A preferred closure panel operating mechanism disclosed in U.S. Pat. No. 4,403,805 issued Sept. 13, 1983 to Arvin H. Strem et al., raises the closure panel vertically against a downwardly facing roof flange defining the roof opening so that a seal is compressed between the closure panel and the flange to provide a watertight occupant compartment. The closure panel can be tilted or slid for opening or closing by an automatic opening and closing apparatus which is activated by a switch operation of a vehicle driver.
A conventional drive and control unit for a vehicle sun roof or closure panel comprises a resistor which detects the temperature of a motor to sense a loading on the motor. The detected value is compared against an overload reference value so that the motor may be automatically stopped during an overload interval. Such a safety stop measure is relatively simple to achieve in a mechanism having a constant load. However, in a mechanism such as a sun roof mentioned above, when the sun roof is to be opened, it exhibits a high load until the leading end of the panel clears a weather strip, and the magnitude of the load is reduced when the panel clears the strip. Alternatively when the sun roof is to be closed, a link is raised to lift the trailing end of the panel, and as the leading end of the panel moves into contact with the weather strip, the load increases rapidly. In a mechanism including a deflector arm which is located at the front side of a window opening to be erected to drive a deflector when the panel is to be opened and which is collapsed by a panel drive mechanism to turn the deflector down when the panel is closed, a rapid increase in the load occurs when the arm is to be collapsed, and the load experiences a large variation during the normal operation.
Japanese Patent Application No. 131,812/1982, laid open No. 20726/1984, proposes an arrangement which prevents a malfunctioning in the presence of rapid changes in the load. Specifically, the full sliding stroke of a panel is divided into a plurality of sections in a manner to correspond to changes in the load. An overload reference value is previously established for each of the sections. Signal generating means is provided which generates an electrical signal in interlocked relationship with a motor drive mechanism which actually drives a panel, thus deriving a signal which corresponds to a position where the panel has moved as a result of sliding motion. The overload reference value is varied in response to the signal, and is compared against the actual motor load. This arrangement prevents a malfunctioning as a result of variation in the load since overload reference values can be selected in a manner corresponding to the load over the full sliding stroke of the panel.

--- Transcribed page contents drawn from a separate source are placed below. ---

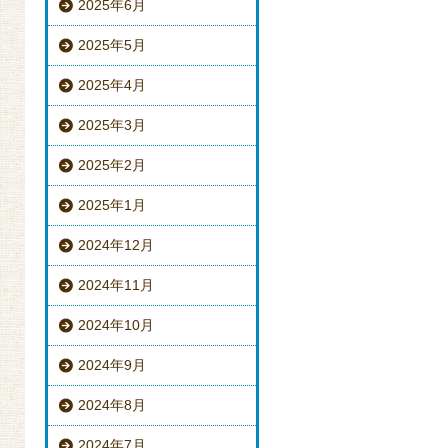
2025年6月
2025年5月
2025年4月
2025年3月
2025年2月
2025年1月
2024年12月
2024年11月
2024年10月
2024年9月
2024年8月
2024年7月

However, during the full sliding stroke of the panel when the sun roof is to be closed, a portion of the stroke which is immediately preceding to the fully closed position, namely, from the time when the link is raised to lift the trailing end of the panel until the leading end of the panel moves into contact with the weather strip and the panel becomes fully closed by compressing the strip, produces a rapid change in the load. In particular, during the compression of the weather strip, the load increases to a very high value.
Because such stroke portion extends over a reduced distance, a difficulty is experienced in establishing a plurality of overload reference values. Accordingly, a mask interval is established for such stroke portion which deactivates an overload protective device in order to prevent a mistaken judgement that a rapidly increasing load may be misconstrued as a blockage to the full closing by an obstacle.
From the viewpoint of constructing a sun roof mechanism, there exists a small clearance between the leading end of the panel and the front edge of a sun roof opening during the stroke portion extending from a point which immediately precedes the full closure to the fully closed point. In the presence of an obstacle within the clearance, the full closure of the panel is prevented, presenting a high load on the motor. Such clearance may be required in the design of the mechanism, or cannot be removed entirely because of errors associated with the assembly of parts, or may be small enough in the design but may permit an obstacle to be present therein as a result of an assembly operation or a dimensional change occurring subsequent to the assembly.